Facebook announced yet another change to their news feed algorithm on Monday, and some publishers are finding themselves in a better position than others to curry favor from the major (and sometimes fickle) distribution gateway.
Reducing the click-bait clutter is just the latest in a series of alterations aimed at filtering the news feed for quality. “For a while, people were thinking that there would be tricks to game the algorithm,” said Liam O’Donoghue, communications director at Salon, “smoke and mirrors techniques to get massive overnight. Facebook has been very clever in proving that they’re the ones in charge, that they’re going to sort out what people see in a way that’s most valuable to the users.”
It looks like long-form publishers like Salon and POLITICO have something to celebrate.
Show me the numbers
In general, publishers seem to have little to worry about. Despite initial panic about changes in what users see on their news feeds, the amount of Facebook referrals has grown significantly for most in the past year. According to data provided by Parse.ly on its network of publishers, the overall proportion of Facebook referral traffic has increased from 12.19 percent in 2013 to 21.45 percent in 2014. When compared to Twitter’s slight decline in proportion (4.81 percent to 4.70 percent), it’s clear that the alterations have not signaled the apocalypse many in the industry were expecting.
“Over the years, it’s always been a cycle,” said O’Donoghue. “There are weeks or months where your Facebook traffic is up or down a lot. But since last year, despite the minor ups and downs, our traffic has increased significantly, 200 percent alone.”
It’s clear that, in some ways, Facebook has stepped into the role of critic, laying out criteria that, as O’Donoghue put it, “reward publishers who are publishing what the people behind the algorithm consider more meaningful news.” But there is a discernible logic to their judgments, and publishers who match it can see huge returns in traffic.
Optimize for engagement and interaction
Since Facebook made its first announcement on changes to its algorithm in March, the platform has been on a mission to limit the reach of spam content. “What it comes down to is increasing the amount of interaction,” said Andrea Bitely, director of social media at POLITICO.
User interaction can come in a number of forms, from likes and shares to comments, but they all indicate higher levels of engagement with a story. “I pull a weekly report on the Facebook numbers, and it does seem like the stories with the most likes and shares do get the highest reach,” agreed O’Donoghue, “so it seems like there’s a pretty strong correlation between engagement and reach.”
So how can publishers take advantage of the algorithm’s engagement bias? Bitely points to the use of quality visuals to encourage users to pass a piece of content along: “You’re seeing high quality images, full-scale infographics, and people are optimizing visuals now, especially on the iPhone or Android where you have very little space.”
And of course, there’s the quality of the content itself. “We’ll have really long political science articles or thousands of words about people’s intimate stories on the weekends that aren’t particularly sexy,” said O’Donoghue. “They’re not the stories that come out of the gate right away; it might take a couple of days or weeks to go viral.” Still, by engaging in substantive issues and topics, readers are only further encouraged to comment and discuss, thus driving up engagement.

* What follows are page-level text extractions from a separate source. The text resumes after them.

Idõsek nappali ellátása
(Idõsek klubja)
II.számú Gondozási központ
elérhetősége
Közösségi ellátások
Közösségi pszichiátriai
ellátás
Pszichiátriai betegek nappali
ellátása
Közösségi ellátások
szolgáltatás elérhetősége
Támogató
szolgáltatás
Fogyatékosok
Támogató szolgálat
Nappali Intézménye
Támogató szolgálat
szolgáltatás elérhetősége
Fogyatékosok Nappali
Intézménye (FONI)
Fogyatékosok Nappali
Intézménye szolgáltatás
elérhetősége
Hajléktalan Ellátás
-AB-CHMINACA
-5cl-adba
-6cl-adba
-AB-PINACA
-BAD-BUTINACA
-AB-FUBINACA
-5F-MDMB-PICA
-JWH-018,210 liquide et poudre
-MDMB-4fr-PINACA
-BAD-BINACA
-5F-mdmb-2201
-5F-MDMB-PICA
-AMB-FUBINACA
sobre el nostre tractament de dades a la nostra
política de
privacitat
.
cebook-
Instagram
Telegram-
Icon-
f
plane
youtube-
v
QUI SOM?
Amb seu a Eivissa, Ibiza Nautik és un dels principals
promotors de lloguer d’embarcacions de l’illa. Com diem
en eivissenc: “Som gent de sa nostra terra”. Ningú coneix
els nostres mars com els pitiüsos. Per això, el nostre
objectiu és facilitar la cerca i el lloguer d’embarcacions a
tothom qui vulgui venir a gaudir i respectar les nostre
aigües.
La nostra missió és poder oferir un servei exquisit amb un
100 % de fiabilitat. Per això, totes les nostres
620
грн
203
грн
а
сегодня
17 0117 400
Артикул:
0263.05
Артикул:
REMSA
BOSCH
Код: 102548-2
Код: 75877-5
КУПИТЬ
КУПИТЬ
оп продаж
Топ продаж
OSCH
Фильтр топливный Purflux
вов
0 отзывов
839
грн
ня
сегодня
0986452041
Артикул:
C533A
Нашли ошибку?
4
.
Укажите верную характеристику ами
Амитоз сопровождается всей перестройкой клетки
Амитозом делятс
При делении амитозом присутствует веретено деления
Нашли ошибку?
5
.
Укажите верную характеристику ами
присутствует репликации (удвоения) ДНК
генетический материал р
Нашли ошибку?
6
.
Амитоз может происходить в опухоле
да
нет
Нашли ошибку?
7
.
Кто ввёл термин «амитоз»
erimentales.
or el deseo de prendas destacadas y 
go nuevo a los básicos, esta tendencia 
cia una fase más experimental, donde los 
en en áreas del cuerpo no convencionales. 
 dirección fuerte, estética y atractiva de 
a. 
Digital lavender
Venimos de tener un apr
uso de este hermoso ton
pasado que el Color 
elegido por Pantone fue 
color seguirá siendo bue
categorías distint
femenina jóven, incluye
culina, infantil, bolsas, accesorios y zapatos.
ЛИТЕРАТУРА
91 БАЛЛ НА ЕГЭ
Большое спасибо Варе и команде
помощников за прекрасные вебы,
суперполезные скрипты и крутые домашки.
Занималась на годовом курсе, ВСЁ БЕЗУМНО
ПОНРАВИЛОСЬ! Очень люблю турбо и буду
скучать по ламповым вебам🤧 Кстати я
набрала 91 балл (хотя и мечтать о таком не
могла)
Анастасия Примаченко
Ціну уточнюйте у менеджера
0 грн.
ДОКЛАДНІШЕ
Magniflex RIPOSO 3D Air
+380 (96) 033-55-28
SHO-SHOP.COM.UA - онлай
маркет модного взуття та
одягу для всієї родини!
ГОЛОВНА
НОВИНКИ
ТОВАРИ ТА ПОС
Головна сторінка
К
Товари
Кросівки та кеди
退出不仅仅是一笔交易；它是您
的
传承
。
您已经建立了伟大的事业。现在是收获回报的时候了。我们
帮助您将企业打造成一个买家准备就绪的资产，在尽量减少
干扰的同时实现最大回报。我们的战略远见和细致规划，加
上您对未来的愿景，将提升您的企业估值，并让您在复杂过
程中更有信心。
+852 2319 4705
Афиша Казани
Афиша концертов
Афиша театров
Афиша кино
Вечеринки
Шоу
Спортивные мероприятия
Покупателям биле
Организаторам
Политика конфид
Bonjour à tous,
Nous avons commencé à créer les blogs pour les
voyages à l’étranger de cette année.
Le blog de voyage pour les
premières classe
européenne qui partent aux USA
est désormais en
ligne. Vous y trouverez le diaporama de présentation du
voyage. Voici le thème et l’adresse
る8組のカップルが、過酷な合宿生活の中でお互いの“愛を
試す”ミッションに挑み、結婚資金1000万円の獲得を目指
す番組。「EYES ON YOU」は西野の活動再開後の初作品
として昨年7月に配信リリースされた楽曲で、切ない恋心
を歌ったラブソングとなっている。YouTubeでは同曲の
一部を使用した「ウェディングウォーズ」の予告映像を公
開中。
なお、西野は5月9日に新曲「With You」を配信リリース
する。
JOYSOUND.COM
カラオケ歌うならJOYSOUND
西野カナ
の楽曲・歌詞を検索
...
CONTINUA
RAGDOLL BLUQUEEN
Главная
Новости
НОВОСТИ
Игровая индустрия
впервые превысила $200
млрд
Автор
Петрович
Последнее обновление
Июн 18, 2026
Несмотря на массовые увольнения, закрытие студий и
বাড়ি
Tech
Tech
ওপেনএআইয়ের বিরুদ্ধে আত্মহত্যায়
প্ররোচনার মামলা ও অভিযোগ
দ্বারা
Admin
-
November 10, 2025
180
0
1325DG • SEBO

Stopping click-bait won’t be the nail in short-form’s coffin
Some have argued that Facebook’s most recent anti-click-bait crusade will give preference to long-form publishers like POLITICO and Salon while stymying those shorter-form publishers focused on mobile and delivering content efficiently to on-the-go users, like Quartz.
Bitely maintains that this fear is unfounded. The click-bait precaution of measuring the time users are away from Facebook is just one in a larger set of criteria: “They’re still going to consider how many people are sharing the post, how many people are clicking on it. They’re just adding this new consideration of, ‘Is this just exclamation points and question marks, or is this a quality post?’”
“If you look at the Quartz page, they still get heavy interaction with their users,” she continued. “They’re doing well. They also have a verified page, which means Facebook has tagged them as having as having quality content. It’s going to be publishers that don’t have that verification that are going to potentially suffer.”
Note: The data set above was drawn from a select group of publishers in Parse.ly’s network in July 2013 and July 2014.